99 times out of 100, read committed is the right answer. That ensures that you only see changes that have been committed by the other session (and, thus, results that are consistent, assuming you've designed your transactions correctly). But it doesn't impose the locking overhead (particularly in non-Oracle databases) that repeatable read or serializable impose.
Very occasionally, you may want to run a report where you are willing to sacrifice accuracy for speed and set a read uncommitted isolation level. That's rarely a good idea, but it is occasionally a reasonably acceptable workaround to lock contention issues.
Serializable and repeatable read are occasionally used when you have a process that needs to see a consistent set of data over the entire run regardless of what other transactions are doing at the time. It may be appropriate to set a month-end reconciliation process to serializable, for example, if there is a lot of procedureal code, a possibility that users are going to be making changes while the process is running and a requirement that the process needs to ensure that it is always seeing the data as it existed at the time the reconciliation started.
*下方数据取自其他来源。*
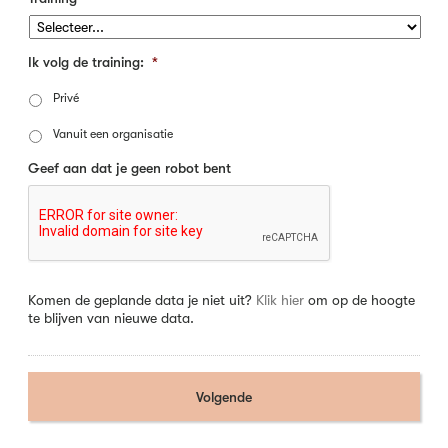
Ik volg de training:
*
Privé
Vanuit een organisatie
Geef aan dat je geen robot bent
Komen de geplande data je niet uit?
Klik hier
om op de hoogte
te blijven van nieuwe data.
不要忘记 SNAPSHOT,它位于 SERIALIZABLE 的正下方。
这取决于报告中数据准确的重要性。 这确实是一个逐个任务的事情。
Don't forget about SNAPSHOT, which is right below SERIALIZABLE.
It depends on how important it is for the data to be accurate in the reports. It really is a task-by-task thing.
这实际上很大程度上取决于您如何设计应用程序,简单的答案就是在 READ_COMMITTED 运行。
您可以提出这样的论点:如果您在设计系统时考虑到这一点,则可以使用 READ_UNCOMMITTED 作为默认值,并且仅在需要时才增加隔离级别。 无论如何,绝大多数事务都会成功,因此读取未提交的数据并不是什么大问题。
隔离级别影响查询的方式取决于您的目标数据库。 例如,与 Oracle 等数据库相比,Sybase 和 MSSQL 等数据库在运行 READ_COMMITTED 时必须锁定更多资源。
It really depends a lot on how you design your application, the easy answer is just run at READ_COMMITTED.
You can make an argument that if you design your system with it in mind that you could use READ_UNCOMMITTED as the default and only increase the isolation level when you need it. The vast majority of your transactions are going to succeed anyway so reading uncommitted data won't be a big deal.
The way isolation levels effect your queries depends on your target database. For instance databases like Sybase and MSSQL must lock more resources when you run READ_COMMITTED, than databases like Oracle.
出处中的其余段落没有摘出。